Is a toxic ex love bombing you this season? It could be a case of ‘winter coating’
- ‘We get lazy in the winter, and it’s comfortable to have somebody right here with you without having to go hunting for someone new,’ a relationship expert says
- Reaching back out to an ex is a popular, often convenient option – but it can be hurtful and damaging. Here is what to watch for
It is that time of the year again: cuffing season.
As the temperature drops and the holidays roll in, the search for a temporary cuddle buddy begins. But this season, relationship experts are warning about another toxic, seasonal dating trend on the rise.

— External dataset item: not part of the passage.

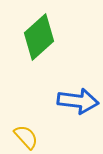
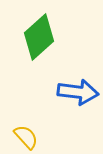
blue arrow: moved 9 px up
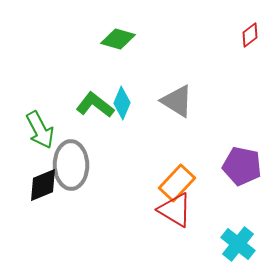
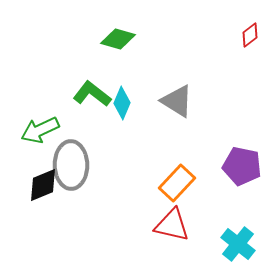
green L-shape: moved 3 px left, 11 px up
green arrow: rotated 93 degrees clockwise
red triangle: moved 3 px left, 15 px down; rotated 18 degrees counterclockwise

“We get lazy in the winter, and it’s comfortable to have somebody right here with you without having to go hunting for someone new,” explains Susan Winter, a relationship expert based in New York. It does not help that single people feel pressure from family members and friends to be partnered at holiday gatherings.
Reaching back out to an ex is a popular, often convenient option – but experts warn it can be hurtful and damaging.
“People break up for very strong reasons, and if those reasons haven’t been addressed or corrected, you’ll be walking back into the same emotional chaos that you left,” Winter says.
Winter coating is not a new phenomenon, but it is especially tempting this year.
“With the current state of inflation and the economy, people are going on [fewer] dates,” says Elizabeth Fedrick, a licensed professional counsellor in the US state of Arizona.
Unlike with “hoovering”, a manipulation tactic used to suck a person back into a toxic relationship, exes who winter coat are typically not ill-intentioned. But, in comparison to someone who truly wants a worthwhile relationship, a winter coater “won’t qualify why they’re back”.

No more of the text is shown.